▼▼▼
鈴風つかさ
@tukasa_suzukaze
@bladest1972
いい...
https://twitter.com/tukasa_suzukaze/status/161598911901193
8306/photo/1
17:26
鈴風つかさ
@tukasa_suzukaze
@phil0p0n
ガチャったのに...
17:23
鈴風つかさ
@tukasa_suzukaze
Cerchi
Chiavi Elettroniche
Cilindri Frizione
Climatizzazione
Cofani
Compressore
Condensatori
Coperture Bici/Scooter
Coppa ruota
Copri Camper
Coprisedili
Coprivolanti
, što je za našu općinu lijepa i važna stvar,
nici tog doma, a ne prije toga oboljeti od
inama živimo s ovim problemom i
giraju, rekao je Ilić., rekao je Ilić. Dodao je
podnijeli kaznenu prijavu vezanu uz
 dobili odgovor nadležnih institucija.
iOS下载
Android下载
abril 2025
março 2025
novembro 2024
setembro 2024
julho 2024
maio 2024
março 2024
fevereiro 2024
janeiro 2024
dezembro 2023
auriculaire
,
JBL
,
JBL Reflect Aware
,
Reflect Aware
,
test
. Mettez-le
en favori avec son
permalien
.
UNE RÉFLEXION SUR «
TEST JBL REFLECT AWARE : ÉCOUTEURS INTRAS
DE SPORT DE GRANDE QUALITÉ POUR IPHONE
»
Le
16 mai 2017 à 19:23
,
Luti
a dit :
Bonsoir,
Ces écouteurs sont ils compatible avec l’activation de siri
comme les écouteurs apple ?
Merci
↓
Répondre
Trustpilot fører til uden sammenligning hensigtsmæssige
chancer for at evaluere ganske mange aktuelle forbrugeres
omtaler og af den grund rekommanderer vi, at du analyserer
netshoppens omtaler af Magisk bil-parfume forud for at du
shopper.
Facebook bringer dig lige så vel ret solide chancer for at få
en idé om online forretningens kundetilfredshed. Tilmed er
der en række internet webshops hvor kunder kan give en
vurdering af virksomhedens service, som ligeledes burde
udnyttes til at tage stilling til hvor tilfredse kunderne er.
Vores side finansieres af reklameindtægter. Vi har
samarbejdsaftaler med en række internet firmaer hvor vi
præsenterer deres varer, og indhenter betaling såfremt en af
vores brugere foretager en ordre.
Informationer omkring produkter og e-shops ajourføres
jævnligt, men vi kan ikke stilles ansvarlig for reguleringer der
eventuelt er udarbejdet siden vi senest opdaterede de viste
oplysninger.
▲▲▲
Work to complete: Write down again, exactly as given, only the lines above that fall from the line with "dezembro 2023" to the line with "vores brugere foretager en ordre.", inclusive.

Solution for this exercise:
dezembro 2023
auriculaire
,
JBL
,
JBL Reflect Aware
,
Reflect Aware
,
test
. Mettez-le
en favori avec son
permalien
.
UNE RÉFLEXION SUR «
TEST JBL REFLECT AWARE : ÉCOUTEURS INTRAS
DE SPORT DE GRANDE QUALITÉ POUR IPHONE
»
Le
16 mai 2017 à 19:23
,
Luti
a dit :
Bonsoir,
Ces écouteurs sont ils compatible avec l’activation de siri
comme les écouteurs apple ?
Merci
↓
Répondre
Trustpilot fører til uden sammenligning hensigtsmæssige
chancer for at evaluere ganske mange aktuelle forbrugeres
omtaler og af den grund rekommanderer vi, at du analyserer
netshoppens omtaler af Magisk bil-parfume forud for at du
shopper.
Facebook bringer dig lige så vel ret solide chancer for at få
en idé om online forretningens kundetilfredshed. Tilmed er
der en række internet webshops hvor kunder kan give en
vurdering af virksomhedens service, som ligeledes burde
udnyttes til at tage stilling til hvor tilfredse kunderne er.
Vores side finansieres af reklameindtægter. Vi har
samarbejdsaftaler med en række internet firmaer hvor vi
præsenterer deres varer, og indhenter betaling såfremt en af
vores brugere foretager en ordre.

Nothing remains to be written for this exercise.